Both vaporize a liquid sample in a heated inlet, but they differ in how much of that vapor reaches the column. In split mode a split valve vents most of the vapor, transferring only a small fraction set by the split ratio, commonly 10:1 to 200:1, so split suits concentrated samples and protects the column from overload while giving sharp early peaks. In splitless mode the split valve stays closed during transfer, sending essentially the whole sample onto the column for trace analysis, then opens to purge the inlet; splitless improves detection limits by one to two orders of magnitude but requires careful solvent focusing and a clean inlet liner. Cool on-column and programmable temperature vaporizing (PTV) inlets are additional options for thermally labile or very dilute samples.
How do I size oven temperature programming and the temperature range?
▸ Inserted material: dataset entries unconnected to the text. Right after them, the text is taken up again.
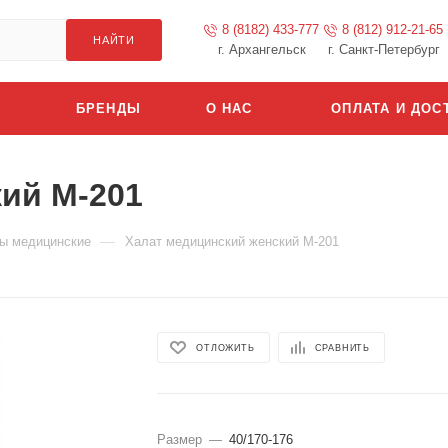
8 (8182) 433-777
8 (812) 912-21-65
НАЙТИ
г. Архангельск
г. Санкт-Петербург
БРЕНДЫ
О НАС
ОПЛАТА И ДОС
ий М-201
—
ы медицинские
Халат медицинский женский М-201
ОТЛОЖИТЬ
СРАВНИТЬ
Размер
—
40/170-176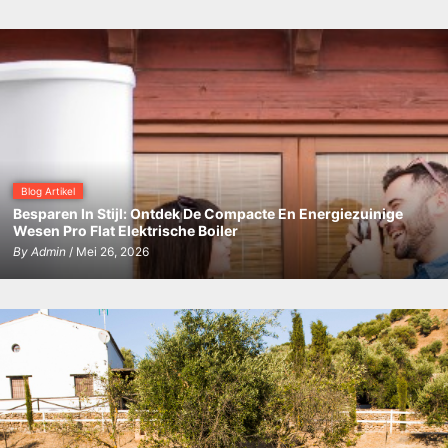
Blog Artikel
Besparen In Stijl: Ontdek De Compacte En Energiezuinige
Wesen Pro Flat Elektrische Boiler
By
Admin
/ Mei 26, 2026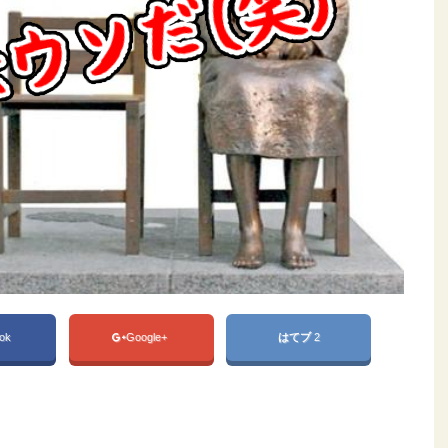
ok
Google+
はてブ
2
Benchtop GC ovens typically reach 4 degrees C above ambient up to about 450 degrees C, and with cryogenic carbon-dioxide or liquid-nitrogen cooling they can start near -60 to -80 degrees C for very volatile analytes. Isothermal runs hold one temperature and suit narrow-boiling-range samples; temperature programming ramps the oven, commonly 5 to 20 degrees C per minute, so that both light and heavy compounds elute as sharp peaks within one run. The practical ceiling is the column stationary phase, not the oven: each phase has a maximum allowable operating temperature, often 250 to 360 degrees C, above which the phase bleeds and degrades the baseline. Always keep the program below the column upper limit and allow a cool-down and re-equilibration period between injections, which dominates cycle time.
What standards govern gas chromatographic analysis and why do they matter?
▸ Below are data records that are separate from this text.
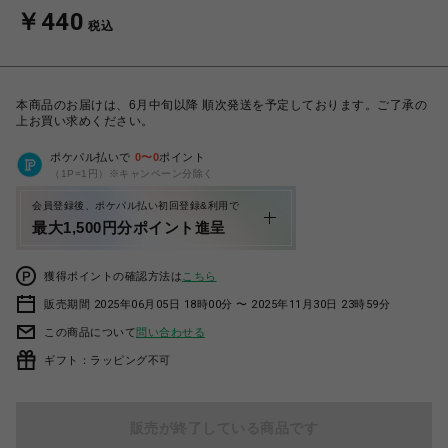
￥440
税込
本商品のお届けは、6月中旬以降 順次発送を予定しております。ご了承の
上お買い求めください。
ポケパル払いで
0
〜
0
ポイント
（1P=1円）※キャンペーン分除く
会員登録後、ポケパル払い初回登録&利用で
最大1,500円分ポイント進呈
獲得ポイントの確認方法は
こちら
販売期間 2025年06月05日 18時00分 〜 2025年11月30日 23時59分
この商品について
問い合わせる
ギフト：ラッピング不可
販売が終了している商品です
Standardized methods make GC results legally and commercially defensible. For natural gas, ASTM D1945 and ISO 6974 define GC composition analysis, while ASTM D3588 derives calorific value and relative density from that composition for custody transfer. ASTM D6730 covers detailed hydrocarbon analysis of gasoline by capillary GC-FID, and many environmental and food methods reference USEPA 8000-series and pharmacopeial chapters. These documents fix the column type, carrier gas, detector, calibration approach, and acceptance limits, so two laboratories running the same method on different instruments should agree within stated repeatability and reproducibility. When buying a process or laboratory GC, confirm that the configuration is validated for the specific method designation your contract or regulator requires.